= STRIL =

Integrated system for aerial warfare control

STRIL's coat of arms.

[Swedish] Tactical (Fighting Command) and Air Defence Control System (Stridsledning och luftbevakning, STRIL) in forms of STRIL 50 (operational in the 1950s) and STRIL 60 (operational in the 1960s, 1970s and 1980s) were integrated systems for aerial warfare control including early warning radar and ground-controlled interception. The systems depended on radar and radio as primary technologies but STRIL 50 was based on manual control while STRIL 60 applied the usage of early digital computers.
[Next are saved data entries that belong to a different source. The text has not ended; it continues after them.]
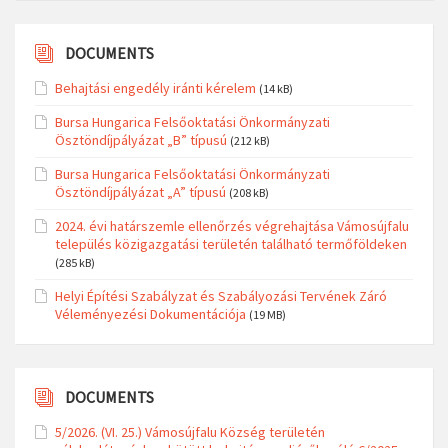
DOCUMENTS
Behajtási engedély iránti kérelem
(14 kB)
Bursa Hungarica Felsőoktatási Önkormányzati
Ösztöndíjpályázat „B” típusú
(212 kB)
Bursa Hungarica Felsőoktatási Önkormányzati
Ösztöndíjpályázat „A” típusú
(208 kB)
2024. évi határszemle ellenőrzés végrehajtása Vámosújfalu
település közigazgatási területén található termőföldeken
(285 kB)
Helyi Építési Szabályzat és Szabályozási Tervének Záró
Véleményezési Dokumentációja
(19 MB)
DOCUMENTS
5/2026. (VI. 25.) Vámosújfalu Község területén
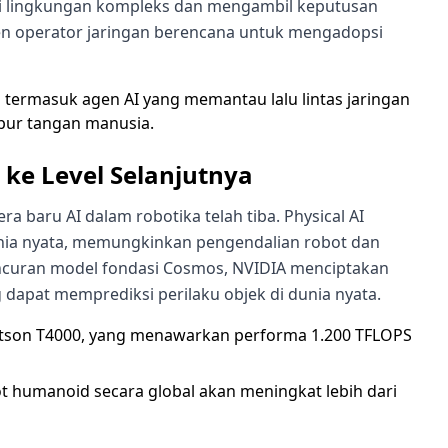
 lingkungan kompleks dan mengambil keputusan
en operator jaringan berencana untuk mengadopsi
 termasuk agen AI yang memantau lalu lintas jaringan
pur tangan manusia.
ke Level Selanjutnya
baru AI dalam robotika telah tiba. Physical AI
nia nyata, memungkinkan pengendalian robot dan
uncuran model fondasi Cosmos, NVIDIA menciptakan
 dapat memprediksi perilaku objek di dunia nyata.
etson T4000, yang menawarkan performa 1.200 TFLOPS
 humanoid secara global akan meningkat lebih dari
STRIL 60, designed in cooperation with Marconi Company, were in the very frontline of providing combat critical information to airborne aircraft, the Saab 35 Draken and Saab J32 Lansen fighter aircraft, by means of digital telemetry links with direct presentation of target guidance data on dedicated gauges on the cockpit instrument panel. The uplink to the aircraft could resist heavy jamming and the Swedish Air Force was first in the world to provide digital combat guidance that would remain reliable in a hostile and interfered radio environment.
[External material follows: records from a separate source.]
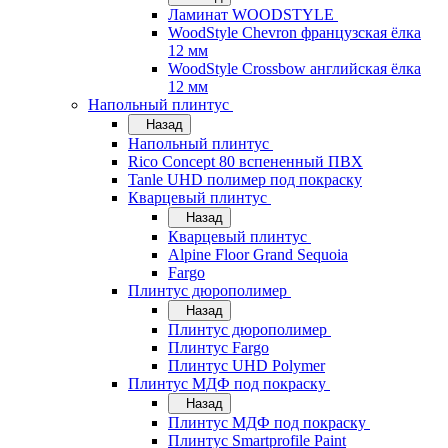
Ламинат WOODSTYLE
WoodStyle Chevron французская ёлка
12 мм
WoodStyle Crossbow английская ёлка
12 мм
Напольный плинтус
Назад
Напольный плинтус
Rico Concept 80 вспененный ПВХ
Tanle UHD полимер под покраску
Кварцевый плинтус
Назад
Кварцевый плинтус
Alpine Floor Grand Sequoia
Fargo
Плинтус дюрополимер
Назад
Плинтус дюрополимер
Плинтус Fargo
Плинтус UHD Polymer
Плинтус МДФ под покраску
Назад
Плинтус МДФ под покраску
Плинтус Smartprofile Paint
The computerised command and control system in combination with the datalink brought the time from target detection to guidance commands reaching a fighter aircraft down to 5–6 seconds.
In the Stril 50 system with manual plotting and voice communication this had been 30–60 seconds.
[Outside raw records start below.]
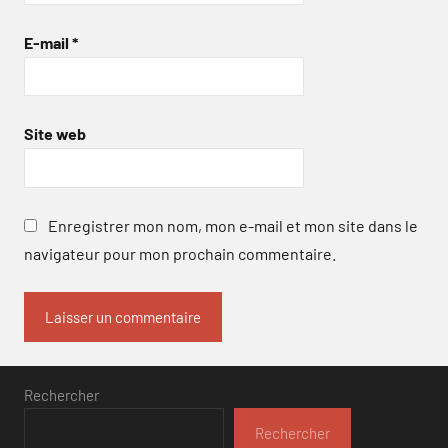
E-mail
*
Site web
Enregistrer mon nom, mon e-mail et mon site dans le
navigateur pour mon prochain commentaire.
Rechercher
Rechercher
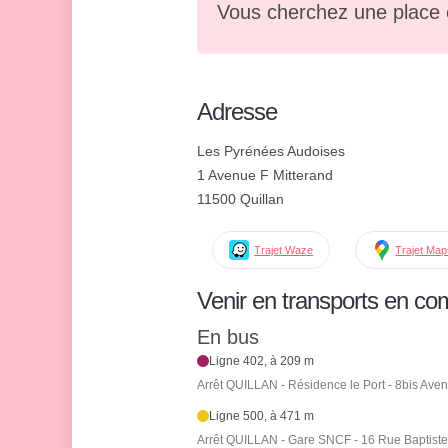
Vous cherchez une place 
Adresse
Les Pyrénées Audoises
1 Avenue F Mitterand
11500 Quillan
Trajet Waze
Trajet Ma
Venir en transports en c
En bus
Ligne 402, à 209 m
Arrêt QUILLAN - Résidence le Port - 8bis Aven
Ligne 500, à 471 m
Arrêt QUILLAN - Gare SNCF - 16 Rue Baptiste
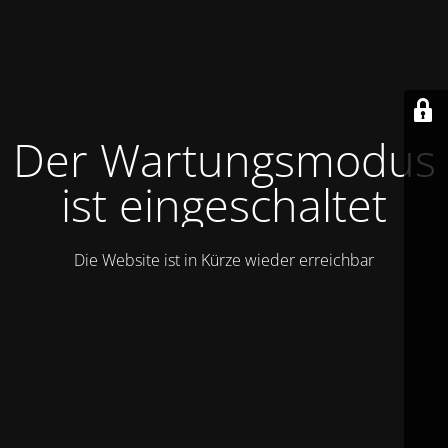
Der Wartungsmodus
ist eingeschaltet
Die Website ist in Kürze wieder erreichbar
Eventually, the Saab 37 Viggen aircraft system also utilized STRIL 60 but target presentation in the cockpit was then replaced by digital computer displays instead of the mechanical gauges used on the Draken.

In the 1990s, STRIL 60 was replaced by STRIL 90 which is a modern combat control system integrated with the Saab S100B Argus combat control/surveillance and SAAB JAS 39 Gripen multi-role combat aircraft.